In November, Monty Hall taped the 50th anniversary show of Let’s Make a Deal, an occasion he calls “amazing, because I am only 41 years old.”
Hall, who is actually 41 plus 50 years old, jokes consistently through conversations. Some of his humor comes from his Canadian heritage; some comes from hosting a game show where contestants sometimes won a “zonk” (i.e., a goat instead of a car) and where people came dressed in crazy costumes to attract attention and be selected as a contestant.
The show even earned Hall a place in the world of mathematical probabilities, with a highly discussed paradox called the Monty Hall Problem.
Cathedral City honored its celebrity part-time resident by naming after him the street just east of City Hall. “A street is very nice, but I wanted them to change City Hall to Monty Hall,” he quips.
Local residents have seen Hall plenty of times besides on television. He has played in benefit golf tournaments, emceed telethons and fundraising dinners, and chaired Variety Clubs International. On Jan. 20, Indian Wells Rotary Club honors him in a tribute starring Jack Jones, Norm Crosby, and other entertainers.
Let’s Make a Deal was so ingrained in 1960s and ’70s culture that some films have used it to reflect those times in films. Why did it resonate so much?
No one had ever done a show in the audience; usually you had a stage. It was a show of gambling, risking, getting something less by going for an unknown.
Could you predict what deals people would make?
I think I became an amateur psychologist by seeing what choices they made. I learned what motivated them to make a deal. I learned that women were bigger gamblers than men on the show.
Would you make a good game show contestant?
I was a contestant on a show in 1946 called Treasure Trail in Winnipeg where they gave away silver dollars, and they asked me a question I could not answer for $10: What is a Scotsman’s favorite food on holidays? Haggis. I felt so humiliated.

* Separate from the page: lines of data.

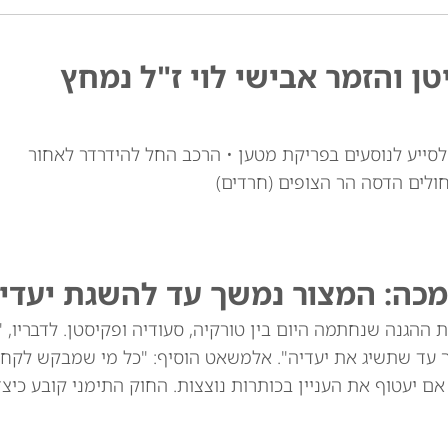
טן והזמר אבישי לוי ז"ל נמחץ
י לוי זצ"ל, כבן 30, יצא מרכבו לסייע לנוסעים בפריקת מטען • הרכב החל להידרדר לאחור
חולים הדסה הר הצופים (חרדים)
מכה: המצור נמשך עד להשגת יעדינ
ההגנה שנחתמה היום בין טורקיה, סעודיה ופקיסטן. לדבריו, 
ך עד שתשיג את יעדיה". אלמשאט הוסיף: "כל מי שמבקש לקח
שנים הוא תוקפן, גם אם יעטוף את העניין בכותרות נוצצות. החוק התימני קובע כי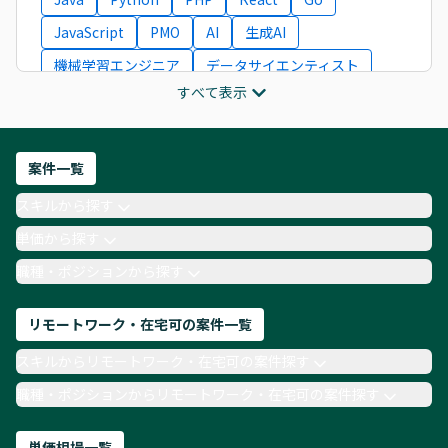
JavaScript
PMO
AI
生成AI
機械学習エンジニア
データサイエンティスト
すべて表示
インフラエンジニア
ITコンサルタント
フロントエンドエンジニア
ネットワークエンジニア
Webディレクター
案件一覧
AIエンジニア
Webデザイナー
スキルから探す
月収100万円 業務委託
COBOL
Ruby
単価から探す
TypeScript
Laravel
AWS
職種・ポジションから探す
リモートワーク・在宅可の案件一覧
スキルからリモートワーク・在宅可の案件探す
職種・ポジションからリモートワーク・在宅可の案件探す
単価相場一覧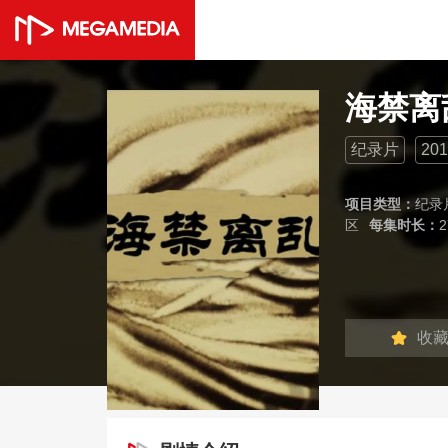
海禁离
纪录片
201
项目类型：
纪录
区
每集时长：
2
收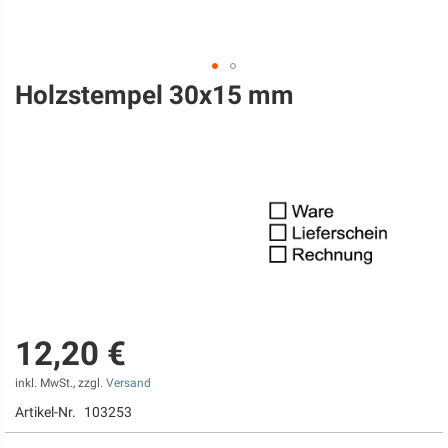
Holzstempel 30x15 mm
Zum
Anfang
der
Bildgalerie
springen
12,20 €
inkl. MwSt., zzgl.
Versand
Artikel-Nr.
103253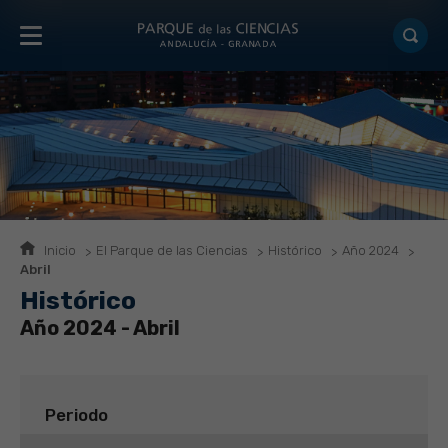
Inicio
El Parque de las Ciencias
Histórico
Año 2024
Abril
Histórico
Año 2024 - Abril
Periodo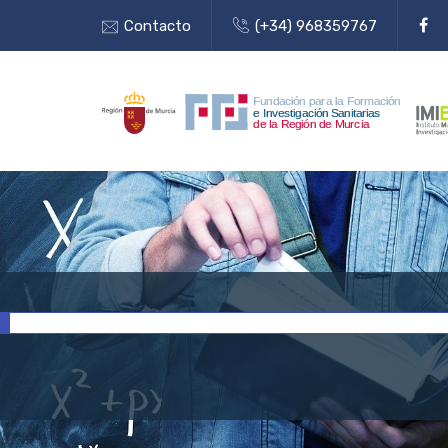
Contacto
(+34) 968359767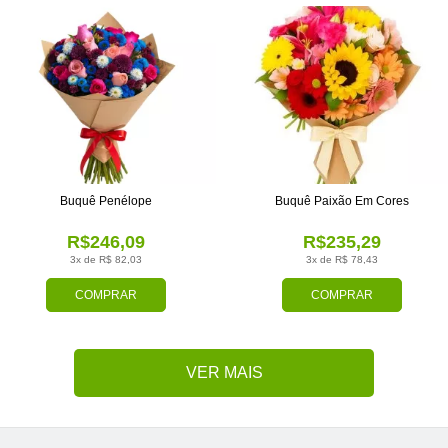
Buquê Penélope
Buquê Paixão Em Cores
R$246,09
R$235,29
3x de R$ 82,03
3x de R$ 78,43
COMPRAR
COMPRAR
VER MAIS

You still own Let’s Make a Deal, so why is Wayne Brady hosting it instead of you?
I am too old to be running to the studio every day. I stopped doing it in 1991. I go to the studio once a month and give them all kinds of notes that they pay no attention to. But I don’t mind. Everybody wants to reinvent the wheel. Wayne is excellent.
You and your wife (of 65 years) Marilyn have a home in Beverly Hills, had one home in Malibu, and bought homes here for relatives. Why did you need your own home here?
An executive at Warner Bros. invited us to Mexico to stay in the Warner home. The day before, the trip was canceled because he had appendicitis. I said, “We’ve carved up this week. Let’s go to our place in Malibu.” Marilyn said she’d loaned the house to a recently divorced friend. I said, “OK, we’ll stay with dad and mother.” But other family members were staying there. We didn’t have a place to go. So we bought another house: this one.
What was your golf handicap, and do you still play when you come to the desert?
My best handicap was 12. I even played in tournaments that didn’t have celebrities attached them. I golfed until I broke my hip 10 years ago. Now it’s movies and dinners.